• TASK GOAL: Word for word, copy out every line of the records, omitting each picture.

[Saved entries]
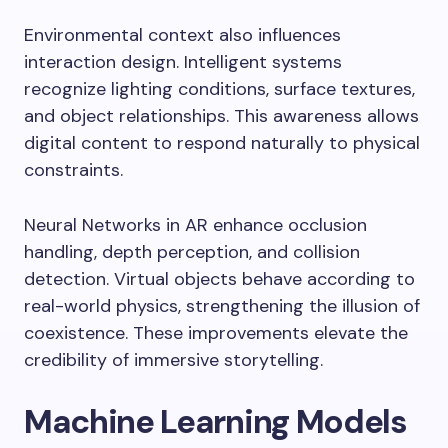
Environmental context also influences
interaction design. Intelligent systems
recognize lighting conditions, surface textures,
and object relationships. This awareness allows
digital content to respond naturally to physical
constraints.
Neural Networks in AR enhance occlusion
handling, depth perception, and collision
detection. Virtual objects behave according to
real-world physics, strengthening the illusion of
coexistence. These improvements elevate the
credibility of immersive storytelling.
Machine Learning Models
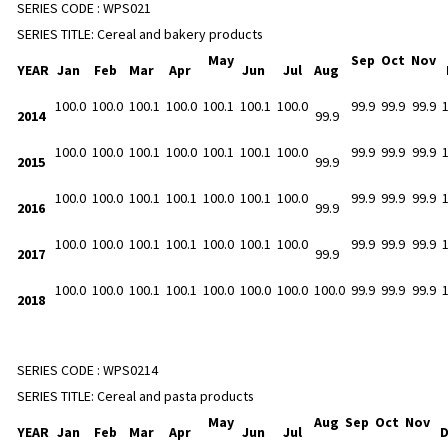
SERIES CODE :
WPS021
SERIES TITLE:
Cereal and bakery products
May
Sep
Oct
Nov
YEAR
Jan
Feb
Mar
Apr
Jun
Jul
Aug
100.0
100.0
100.1
100.0
100.1
100.1
100.0
99.9
99.9
99.9
2014
99.9
100.0
100.0
100.1
100.0
100.1
100.1
100.0
99.9
99.9
99.9
2015
99.9
100.0
100.0
100.1
100.1
100.0
100.1
100.0
99.9
99.9
99.9
2016
99.9
100.0
100.0
100.1
100.1
100.0
100.1
100.0
99.9
99.9
99.9
2017
99.9
100.0
100.0
100.1
100.1
100.0
100.0
100.0
100.0
99.9
99.9
99.9
2018
SERIES CODE :
WPS0214
SERIES TITLE:
Cereal and pasta products
May
Aug
Sep
Oct
Nov
YEAR
Jan
Feb
Mar
Apr
Jun
Jul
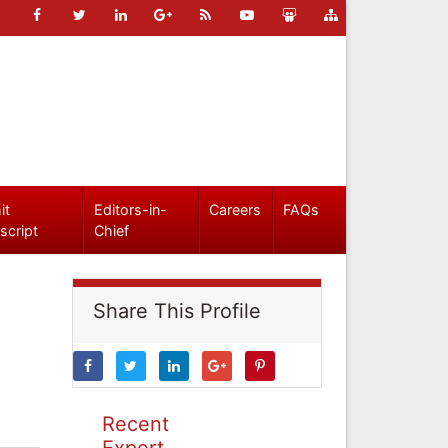
it
Editors-in-
Careers
FAQs
script
Chief
Share This Profile
Recent
Expert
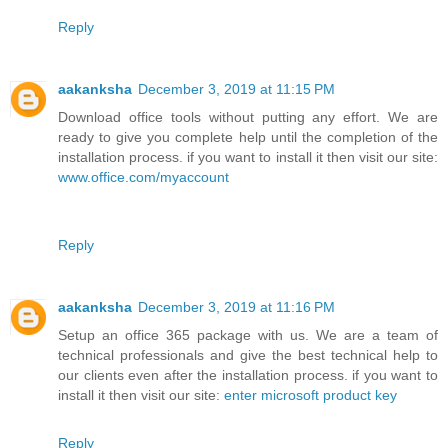
Reply
aakanksha
December 3, 2019 at 11:15 PM
Download office tools without putting any effort. We are
ready to give you complete help until the completion of the
installation process. if you want to install it then visit our site:
www.office.com/myaccount
Reply
aakanksha
December 3, 2019 at 11:16 PM
Setup an office 365 package with us. We are a team of
technical professionals and give the best technical help to
our clients even after the installation process. if you want to
install it then visit our site:
enter microsoft product key
Reply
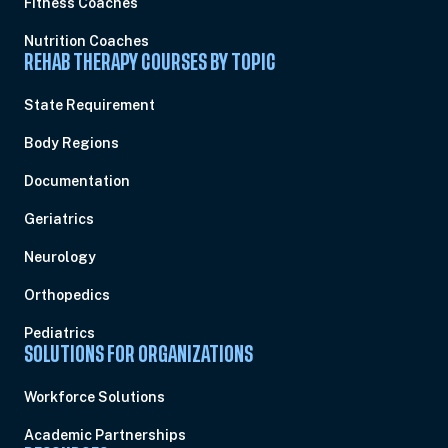
Fitness Coaches
Nutrition Coaches
REHAB THERAPY COURSES BY TOPIC
State Requirement
Body Regions
Documentation
Geriatrics
Neurology
Orthopedics
Pediatrics
SOLUTIONS FOR ORGANIZATIONS
Workforce Solutions
Academic Partnerships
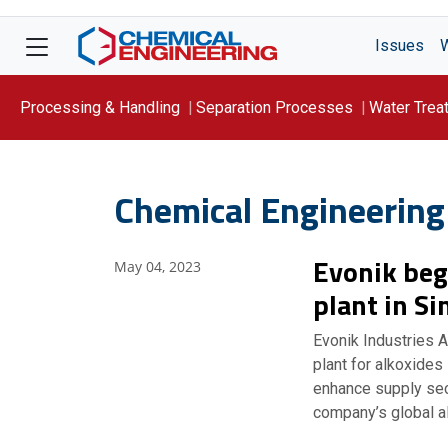
Issues
Processing & Handling
Separation Processes
Water Trea
Focus On: WATER
Chemical Engineering
Evonik beg
May 04, 2023
plant in S
Evonik Industries 
plant for alkoxides
enhance supply secu
company’s global a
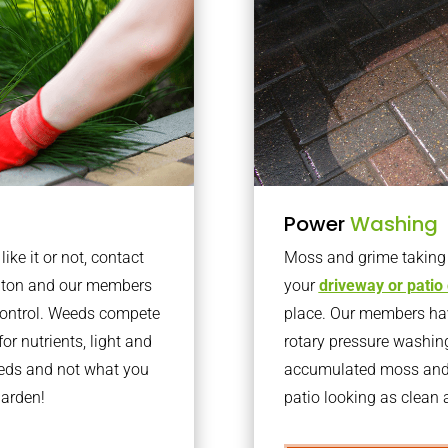
Power
Washing
ke it or not, contact
Moss and grime taking o
shton and our members
your
driveway or patio
 control. Weeds compete
place. Our members have
or nutrients, light and
rotary pressure washin
eeds and not what you
accumulated moss and g
garden!
patio looking as clean a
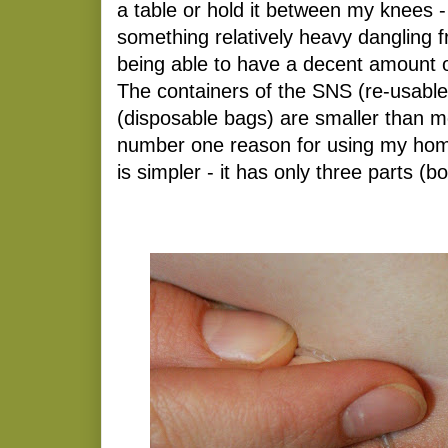
a table or hold it between my knees -
something relatively heavy dangling f
being able to have a decent amount 
The containers of the SNS (re-usable
(disposable bags) are smaller than m
number one reason for using my home
is simpler - it has only three parts (bo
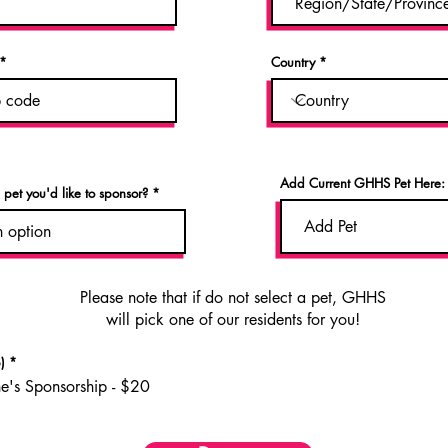
Country
Add Current GHHS Pet Here:
n pet you'd like to sponsor?
Please note that if do not select a pet, GHHS
will pick one of our residents for you!
)
*
ne's Sponsorship - $20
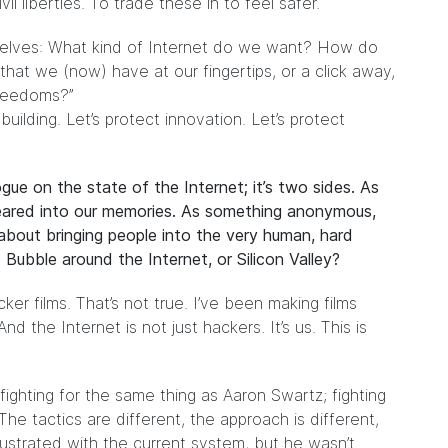
il liberties. To trade these in to feel safer.
selves: What kind of Internet do we want? How do
at we (now) have at our fingertips, or a click away,
freedoms?”
uilding. Let’s protect innovation. Let’s protect
gue on the state of the Internet; it’s two sides. As
seared into our memories. As something anonymous,
about bringing people into the very human, hard
 Bubble around the Internet, or Silicon Valley?
er films. That’s not true. I’ve been making films
 the Internet is not just hackers. It’s us. This is
ghting for the same thing as Aaron Swartz; fighting
The tactics are different, the approach is different,
rustrated with the current system, but he wasn’t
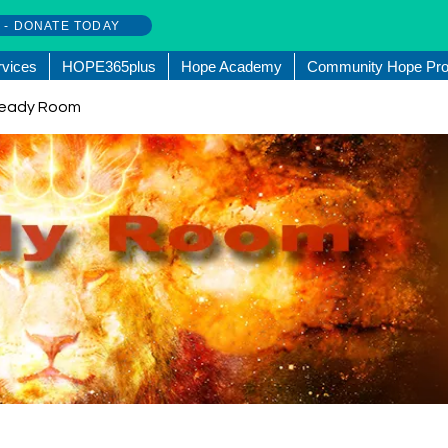
w - DONATE TODAY
rvices
HOPE365plus
Hope Academy
Community Hope Pro
. Ready Room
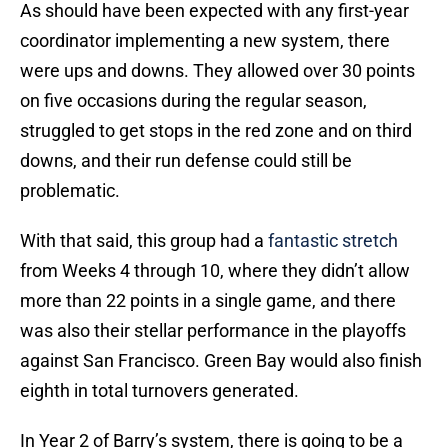
As should have been expected with any first-year
coordinator implementing a new system, there
were ups and downs. They allowed over 30 points
on five occasions during the regular season,
struggled to get stops in the red zone and on third
downs, and their run defense could still be
problematic.
With that said, this group had a
fantastic stretch
from Weeks 4 through 10, where they didn’t allow
more than 22 points in a single game, and there
was also their stellar performance in the playoffs
against San Francisco. Green Bay would also finish
eighth in total turnovers generated.
In Year 2 of Barry’s system, there is going to be a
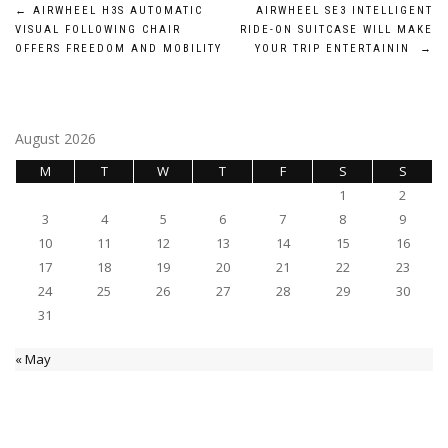
Post
←
AIRWHEEL H3S AUTOMATIC
AIRWHEEL SE3 INTELLIGENT
VISUAL FOLLOWING CHAIR
RIDE-ON SUITCASE WILL MAKE
navigation
OFFERS FREEDOM AND MOBILITY
YOUR TRIP ENTERTAININ
→
August 2026
M
T
W
T
F
S
S
1
2
3
4
5
6
7
8
9
10
11
12
13
14
15
16
17
18
19
20
21
22
23
24
25
26
27
28
29
30
31
« May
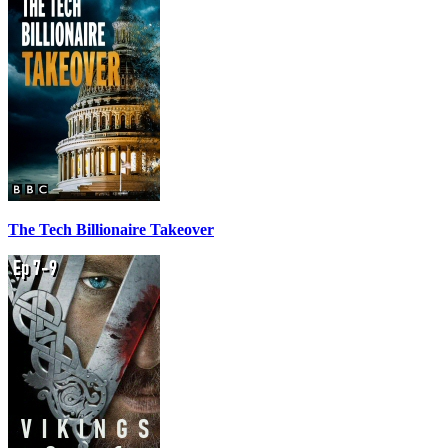
The Tech Billionaire Takeover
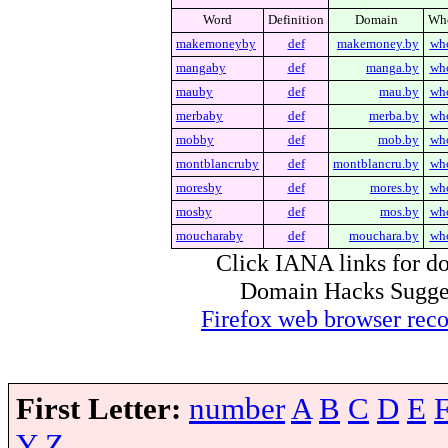
Word
Definition
Domain
Wh
makemoneyby
def
makemoney.by
wh
mangaby
def
manga.by
wh
mauby
def
mau.by
wh
merbaby
def
merba.by
wh
mobby
def
mob.by
wh
montblancruby
def
montblancru.by
wh
moresby
def
mores.by
wh
mosby
def
mos.by
wh
moucharaby
def
mouchara.by
wh
Click IANA links for do
Domain Hacks Suggest 
Firefox web browser re
First Letter:
number
A
B
C
D
E
Y
Z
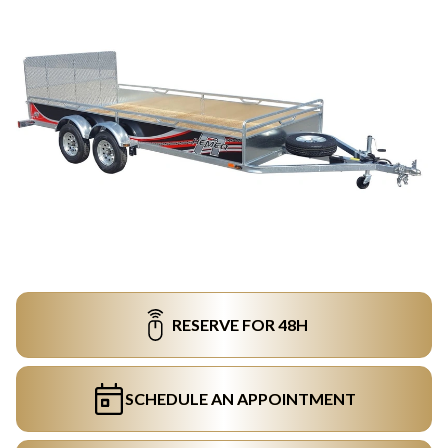
RESERVE FOR 48H
SCHEDULE AN APPOINTMENT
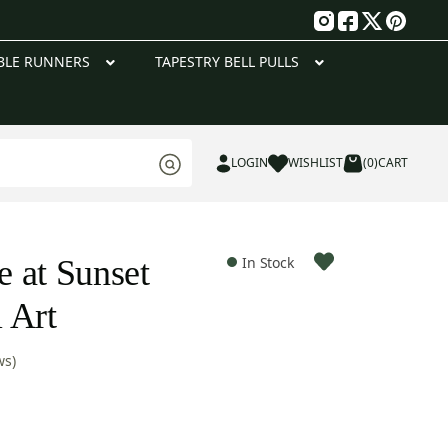
g
BLE RUNNERS
TAPESTRY BELL PULLS
LOGIN
WISHLIST
(0)
CART
 at Sunset
In Stock
 Art
ws)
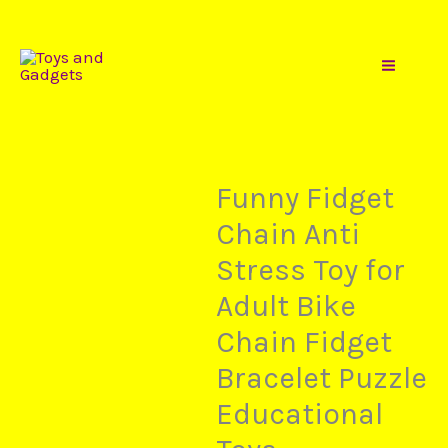
Price
Toys
Skip
Funny
range:
to
Fidget
$7,20
content
Chain
through
Anti
$8,49
Stress
Toy
Funny Fidget
for
Chain Anti
Adult
Stress Toy for
Bike
Chain
Adult Bike
Fidget
Chain Fidget
Bracelet
Bracelet Puzzle
Puzzle
Educational
Educational
Toys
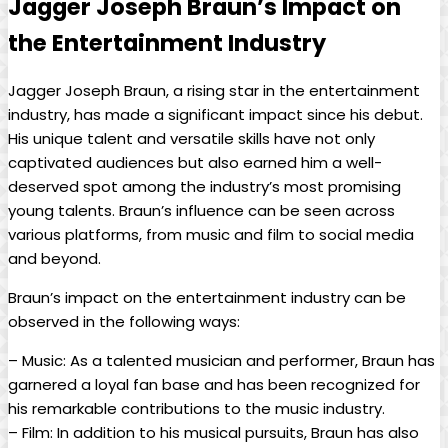
Jagger Joseph Braun’s Impact on
the Entertainment Industry
Jagger Joseph Braun, a rising star in the entertainment
industry, has made a significant impact since his debut.
His unique talent ‌and versatile⁢ skills⁤ have not only
captivated audiences but ⁣also earned him a well-
deserved spot ⁤among the industry’s most promising‍
young talents. Braun’s influence can be seen across
various platforms, ​from music and film to social media
and beyond.
Braun’s impact on the‌ entertainment ‍industry can be
observed‍ in the following ways:
– Music: As​ a talented musician and performer, Braun has⁢
garnered ‌a loyal fan⁢ base and has been ⁤recognized for
his remarkable contributions to the music industry.
– Film: In addition to his musical pursuits, Braun has also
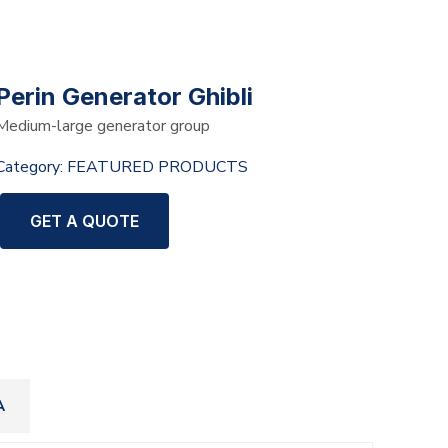
Perin Generator Ghibli
Medium-large generator group
Category:
FEATURED PRODUCTS
GET A QUOTE
A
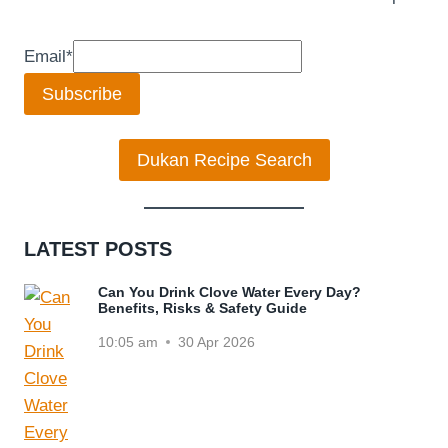
Email
*
Subscribe
Dukan Recipe Search
LATEST POSTS
Can You Drink Clove Water Every Day?
Benefits, Risks & Safety Guide
10:05 am
30 Apr 2026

• FINAL ANSWER:
Environmental context also influences
interaction design. Intelligent systems
recognize lighting conditions, surface textures,
and object relationships. This awareness allows
digital content to respond naturally to physical
constraints.
Neural Networks in AR enhance occlusion
handling, depth perception, and collision
detection. Virtual objects behave according to
real-world physics, strengthening the illusion of
coexistence. These improvements elevate the
credibility of immersive storytelling.
Machine Learning Models
SERIES CODE :
WPS021
SERIES TITLE:
Cereal and bakery products
May
Sep
Oct
Nov
YEAR
Jan
Feb
Mar
Apr
Jun
Jul
Aug
100.0
100.0
100.1
100.0
100.1
100.1
100.0
99.9
99.9
99.9
2014
99.9
100.0
100.0
100.1
100.0
100.1
100.1
100.0
99.9
99.9
99.9
2015
99.9
100.0
100.0
100.1
100.1
100.0
100.1
100.0
99.9
99.9
99.9
2016
99.9
100.0
100.0
100.1
100.1
100.0
100.1
100.0
99.9
99.9
99.9
2017
99.9
100.0
100.0
100.1
100.1
100.0
100.0
100.0
100.0
99.9
99.9
99.9
2018
SERIES CODE :
WPS0214
SERIES TITLE:
Cereal and pasta products
May
Aug
Sep
Oct
Nov
YEAR
Jan
Feb
Mar
Apr
Jun
Jul
it
Editors-in-
Careers
FAQs
script
Chief
Share This Profile
Recent
Expert
Reply
aakanksha
December 3, 2019 at 11:15 PM
Download office tools without putting any effort. We are
ready to give you complete help until the completion of the
installation process. if you want to install it then visit our site:
www.office.com/myaccount
Reply
aakanksha
December 3, 2019 at 11:16 PM
Setup an office 365 package with us. We are a team of
technical professionals and give the best technical help to
our clients even after the installation process. if you want to
install it then visit our site:
enter microsoft product key
Reply
Fitness Coaches
Nutrition Coaches
REHAB THERAPY COURSES BY TOPIC
State Requirement
Body Regions
Documentation
Geriatrics
Neurology
Orthopedics
Pediatrics
SOLUTIONS FOR ORGANIZATIONS
Workforce Solutions
Academic Partnerships
Issues
Processing & Handling
Separation Processes
Water Trea
Focus On: WATER
Chemical Engineering
Evonik beg
May 04, 2023
plant in S
Evonik Industries 
plant for alkoxides
enhance supply secu
company’s global a
Power
Washing
ke it or not, contact
Moss and grime taking o
shton and our members
your
driveway or patio
 control. Weeds compete
place. Our members have
or nutrients, light and
rotary pressure washin
eeds and not what you
accumulated moss and g
garden!
patio looking as clean a
a table or hold it between my knees -
something relatively heavy dangling f
being able to have a decent amount 
The containers of the SNS (re-usable
(disposable bags) are smaller than m
number one reason for using my home
is simpler - it has only three parts (bo
Country
Add Current GHHS Pet Here:
n pet you'd like to sponsor?
Please note that if do not select a pet, GHHS
will pick one of our residents for you!
)
*
ne's Sponsorship - $20
il liberties. To trade these in to feel safer.
selves: What kind of Internet do we want? How do
at we (now) have at our fingertips, or a click away,
freedoms?”
uilding. Let’s protect innovation. Let’s protect
gue on the state of the Internet; it’s two sides. As
seared into our memories. As something anonymous,
about bringing people into the very human, hard
 Bubble around the Internet, or Silicon Valley?
er films. That’s not true. I’ve been making films
 the Internet is not just hackers. It’s us. This is
ghting for the same thing as Aaron Swartz; fighting
The tactics are different, the approach is different,
rustrated with the current system, but he wasn’t
w - DONATE TODAY
rvices
HOPE365plus
Hope Academy
Community Hope Pro
. Ready Room
As should have been expected with any first-year
coordinator implementing a new system, there
were ups and downs. They allowed over 30 points
on five occasions during the regular season,
struggled to get stops in the red zone and on third
downs, and their run defense could still be
problematic.
With that said, this group had a
fantastic stretch
from Weeks 4 through 10, where they didn’t allow
more than 22 points in a single game, and there
was also their stellar performance in the playoffs
against San Francisco. Green Bay would also finish
eighth in total turnovers generated.
In Year 2 of Barry’s system, there is going to be a
Post
←
AIRWHEEL H3S AUTOMATIC
AIRWHEEL SE3 INTELLIGENT
VISUAL FOLLOWING CHAIR
RIDE-ON SUITCASE WILL MAKE
navigation
OFFERS FREEDOM AND MOBILITY
YOUR TRIP ENTERTAININ
→
August 2026
M
T
W
T
F
S
S
1
2
3
4
5
6
7
8
9
10
11
12
13
14
15
16
17
18
19
20
21
22
23
24
25
26
27
28
29
30
31
« May
The Tech Billionaire Takeover
Word
Definition
Domain
Wh
makemoneyby
def
makemoney.by
wh
mangaby
def
manga.by
wh
mauby
def
mau.by
wh
merbaby
def
merba.by
wh
mobby
def
mob.by
wh
montblancruby
def
montblancru.by
wh
moresby
def
mores.by
wh
mosby
def
mos.by
wh
moucharaby
def
mouchara.by
wh
Click IANA links for do
Domain Hacks Suggest 
Firefox web browser re
First Letter:
number
A
B
C
D
E
Y
Z
RESERVE FOR 48H
SCHEDULE AN APPOINTMENT
g
BLE RUNNERS
TAPESTRY BELL PULLS
LOGIN
WISHLIST
(0)
CART
 at Sunset
In Stock
 Art
ws)
Price
Toys
Skip
Funny
range:
to
Fidget
$7,20
content
Chain
through
Anti
$8,49
Stress
Toy
Funny Fidget
for
Chain Anti
Adult
Stress Toy for
Bike
Chain
Adult Bike
Fidget
Chain Fidget
Bracelet
Bracelet Puzzle
Puzzle
Educational
Educational
Toys
Jagger Joseph Braun’s Impact on
the Entertainment Industry
Jagger Joseph Braun, a rising star in the entertainment
industry, has made a significant impact since his debut.
His unique talent ‌and versatile⁢ skills⁤ have not only
captivated audiences but ⁣also earned him a well-
deserved spot ⁤among the industry’s most promising‍
young talents. Braun’s influence can be seen across
various platforms, ​from music and film to social media
and beyond.
Braun’s impact on the‌ entertainment ‍industry can be
observed‍ in the following ways:
– Music: As​ a talented musician and performer, Braun has⁢
garnered ‌a loyal fan⁢ base and has been ⁤recognized for
his remarkable contributions to the music industry.
– Film: In addition to his musical pursuits, Braun has also
Perin Generator Ghibli
Medium-large generator group
Category:
FEATURED PRODUCTS
GET A QUOTE
A
Email
*
Subscribe
Dukan Recipe Search
LATEST POSTS
Can You Drink Clove Water Every Day?
Benefits, Risks & Safety Guide
10:05 am
30 Apr 2026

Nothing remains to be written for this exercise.